The most famous preparation is Marcumar. It inhibits Vitamin K, which is significantly involved in blood clotting. Marcumar is taken gradually until a certain value in the blood is reached. The amount to be taken varies from person to person.
Regular blood tests indicate whether the patient needs to take one, half or a quarter tablet.

There are now newer drugsthat are easier to take (only once a day). However, long-term values ​​and are missing Renal failure these drugs cannot be used without further ado. Under blood thinning, it must be noted that the Bleeding tendency in patients, it takes longer for a bleeding wound to close.

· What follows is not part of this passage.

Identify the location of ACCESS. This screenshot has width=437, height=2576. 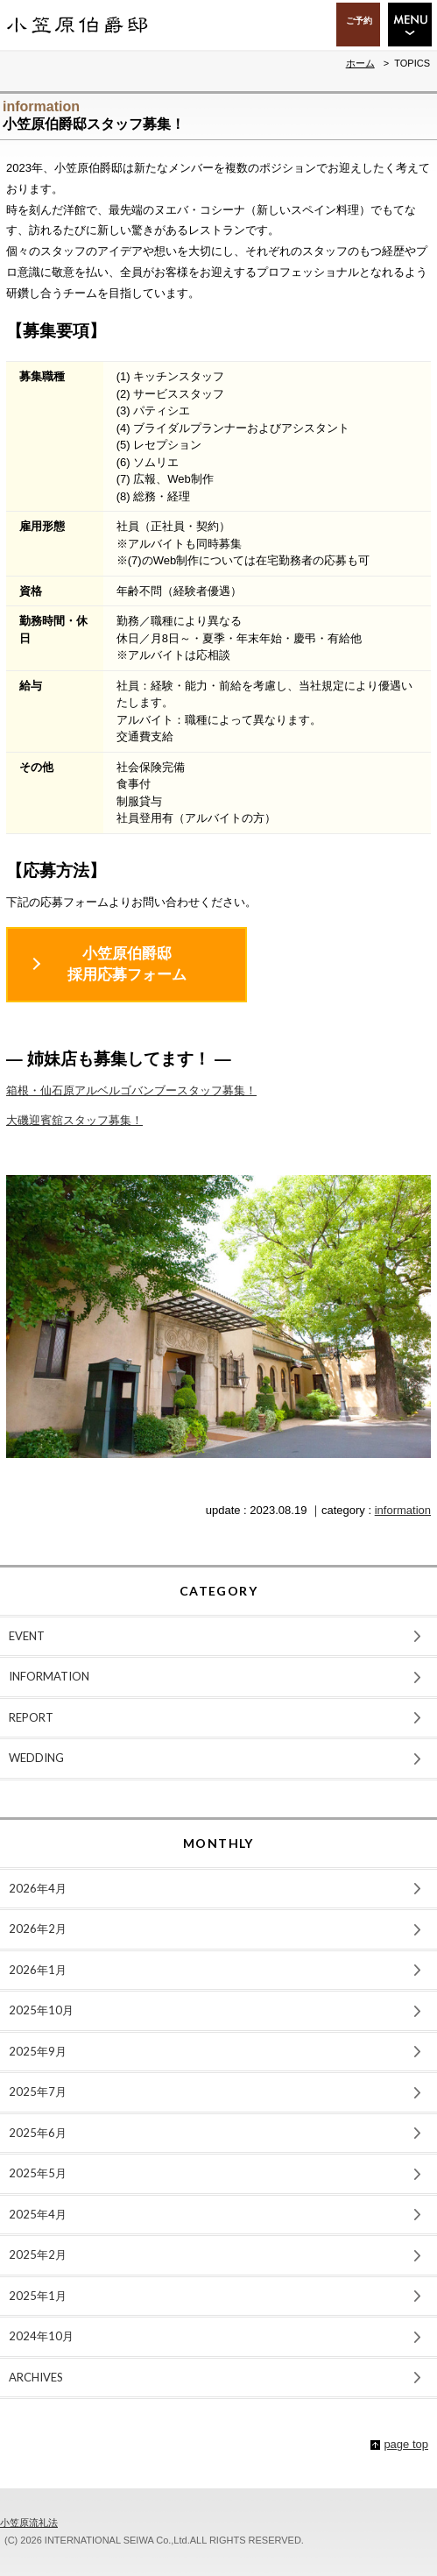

Especially before operational interventions the blood thinning must be stopped. The Marcumar should be approx. 5-7 days before the procedure be dropped off; be discontinued; be deducted; be dismissed. The patient must then overlap Heparin take in (Abdominal injection). Depending on the procedure and the wound, approx. 2-5 days after the procedure be started again with Marcumar. For the newer blood-thinning drugs, manufacturers state that only on the day before the procedure the drug should be paused. You can start again immediately after the procedure. Even with dental interventions, such as Pulling a tooth It may be necessary to pause blood thinning treatment before the procedure.

forecast

The prognosis depends heavily on the underlying disease. There are no significant prognostic differences between the application of the individual forms of therapy (frequency or rhythm control).